While PM Modi and others talk of a "demographic dividend" of more workers, experts caution that the dividend could turn into a "liability" if the economy failed to create enough jobs to absorb the labor influx.
Arun Kumar, an economist, said his calculations indicate that there is a backlog of around 280 million jobs in the country. Adding to that, about 24 million young people are entering the workforce every year, he told DW.
"But the country ends up generating a measly half a million jobs in the organized sector, while all other jobs fall in the unorganized sector," he told DW.
Against this backdrop, unemployment remains one of the top concerns on voters' minds as they cast their ballots in the ongoing general election, which is being held in seven phases between April 19 and June 1, with vote counting on June 4.
In April, 62% of respondents of a poll by New Delhi-based think tank Centre for Study of Developing Societies (CSDS) said that finding a job is more difficult now than it was in the past.
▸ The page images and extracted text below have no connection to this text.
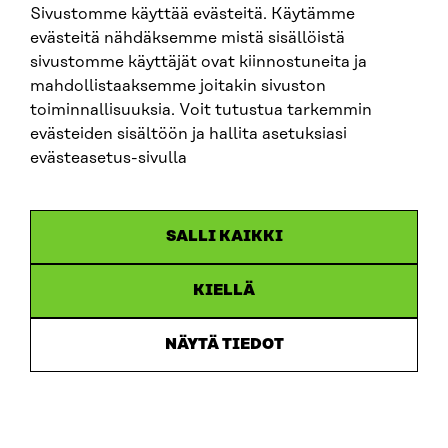
Sivustomme käyttää evästeitä. Käytämme
evästeitä nähdäksemme mistä sisällöistä
SITRA PÅ SOCIALA MEDIER
sivustomme käyttäjät ovat kiinnostuneita ja
mahdollistaaksemme joitakin sivuston
LinkedIn
toiminnallisuuksia. Voit tutustua tarkemmin
Instagram
evästeiden sisältöön ja hallita asetuksiasi
YouTube
evästeasetus-sivulla
SALLI KAIKKI
Dataskydd
KIELLÄ
Cookieinställningar
Rapporteringskanal
NÄYTÄ TIEDOT
Tillgänglighetsutredning
Beskrivning av handlingsoffentligheten
Sitra’s digitala kommunikation och webbtjänster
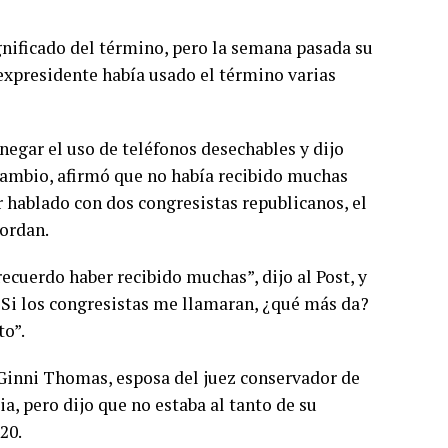
gnificado del término, pero la semana pasada su
 expresidente había usado el término varias
negar el uso de teléfonos desechables y dijo
cambio, afirmó que no había recibido muchas
r hablado con dos congresistas republicanos, el
Jordan.
recuerdo haber recibido muchas”, dijo al Post, y
Si los congresistas me llamaran, ¿qué más da?
to”.
inni Thomas, esposa del juez conservador de
, pero dijo que no estaba al tanto de su
20.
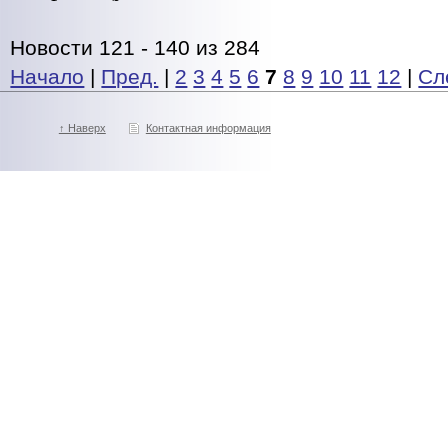
Новости 121 - 140 из 284
Начало
|
Пред.
|
2
3
4
5
6
7
8
9
10
11
12
|
Сл
↑ Наверх
Контактная информация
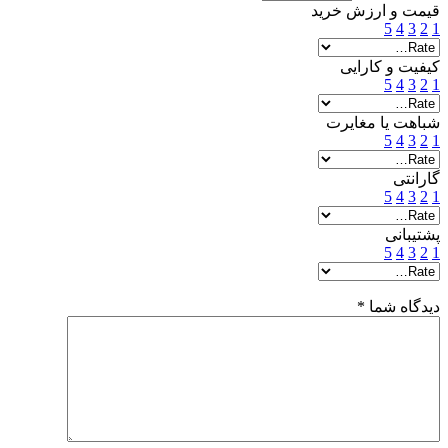
قیمت و ارزش خرید
5
4
3
2
1
کیفیت و کارایی
5
4
3
2
1
شباهت یا مغایرت
5
4
3
2
1
گارانتی
5
4
3
2
1
پشتیبانی
5
4
3
2
1
دیدگاه شما
*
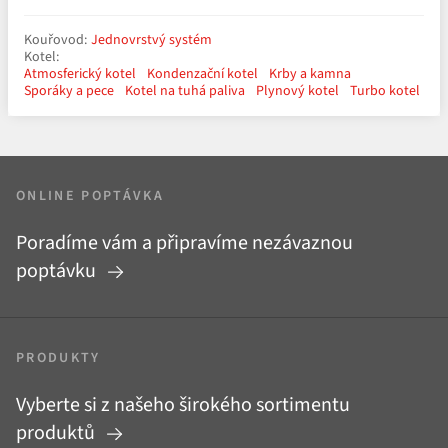
Kouřovod:
Jednovrstvý systém
Kotel:
Atmosferický kotel
Kondenzační kotel
Krby a kamna
Sporáky a pece
Kotel na tuhá paliva
Plynový kotel
Turbo kotel
ONLINE POPTÁVKA
Poradíme vám a připravíme nezávaznou
poptávku
PRODUKTY
Vyberte si z našeho širokého sortimentu
produktů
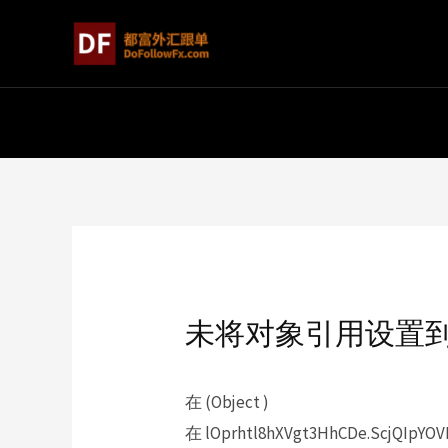
未将对象引用设置
在 (Object )
在 lOprhtl8hXVgt3HhCDe.ScjQIpYOVD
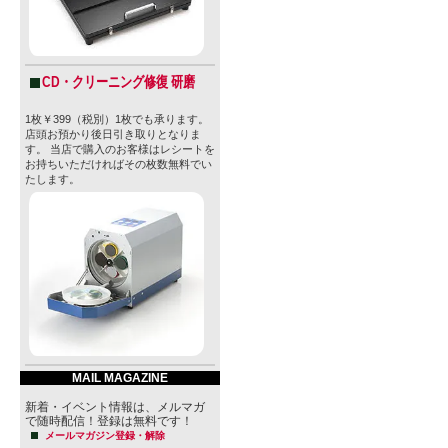
CD・クリーニング修復 研磨
1枚￥399（税別）1枚でも承ります。
店頭お預かり後日引き取りとなりま
す。 当店で購入のお客様はレシートを
お持ちいただければその枚数無料でい
たします。
MAIL MAGAZINE
新着・イベント情報は、メルマガ
で随時配信！登録は無料です！
メールマガジン登録・解除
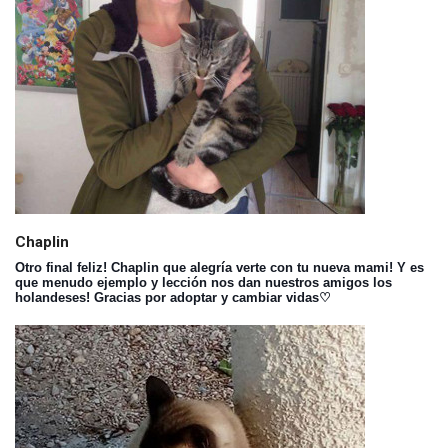
Chaplin
Otro final feliz! Chaplin que alegría verte con tu nueva mami! Y es
que menudo ejemplo y lección nos dan nuestros amigos los
holandeses! Gracias por adoptar y cambiar vidas♡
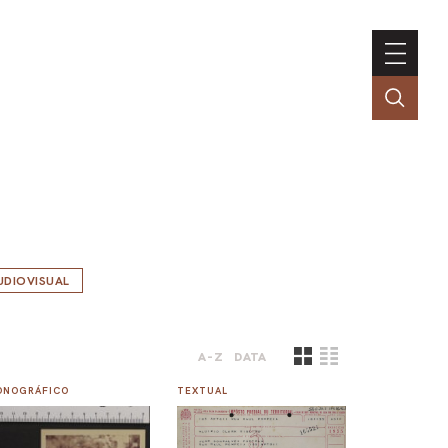
UDIOVISUAL
A-Z
DATA
ONOGRÁFICO
TEXTUAL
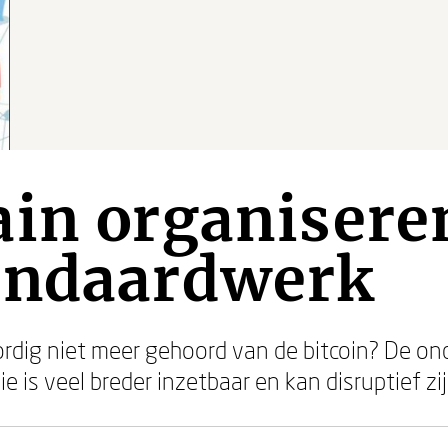
in organisere
andaardwerk
rdig niet meer gehoord van de bitcoin? De on
e is veel breder inzetbaar en kan disruptief zi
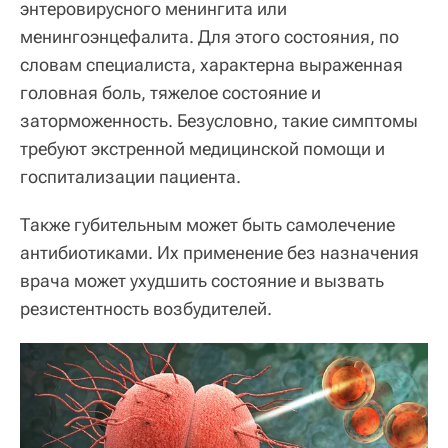
энтеровирусного менингита или
менингоэнцефалита. Для этого состояния, по
словам специалиста, характерна выраженная
головная боль, тяжелое состояние и
заторможенность. Безусловно, такие симптомы
требуют экстренной медицинской помощи и
госпитализации пациента.
Также губительным может быть самолечение
антибиотиками. Их применение без назначения
врача может ухудшить состояние и вызвать
резистентность возбудителей.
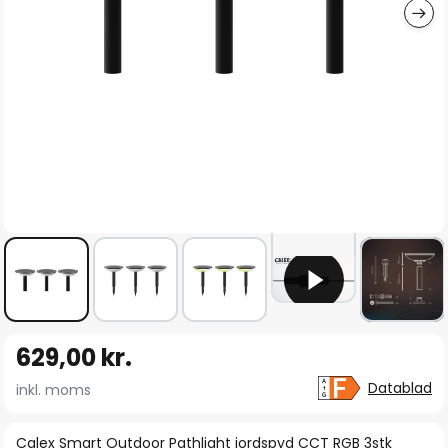
Gå
629,00 kr.
til
starten
Datablad
inkl. moms
af
billedgalleriet
Calex Smart Outdoor Pathlight jordspyd CCT RGB 3stk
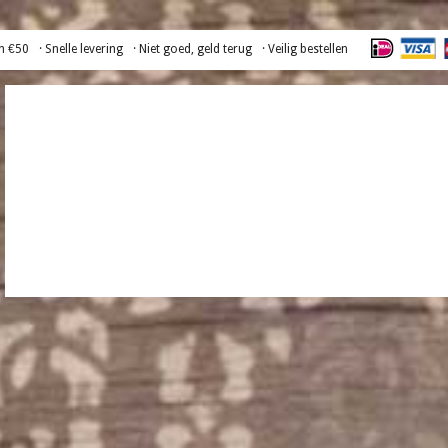
n €50
· Snelle levering
· Niet goed, geld terug
· Veilig bestellen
And 27% said unemployment was an important issue for them when deciding who to vote for in the elections.
The ruling BJP, however, has largely avoided discussing the issue during the election campaign.
Gopal Krishna Agarwal, the BJP's spokesperson on economic affairs, did not respond to DW's requests for comment.
The main opposition alliance, however, has tried to galvanize voters focusing on unemployment and other economic and social issues.
Now both sides are anxiously waiting for the day when the results of the election will be announced to find out whose pitch the voters have accepted.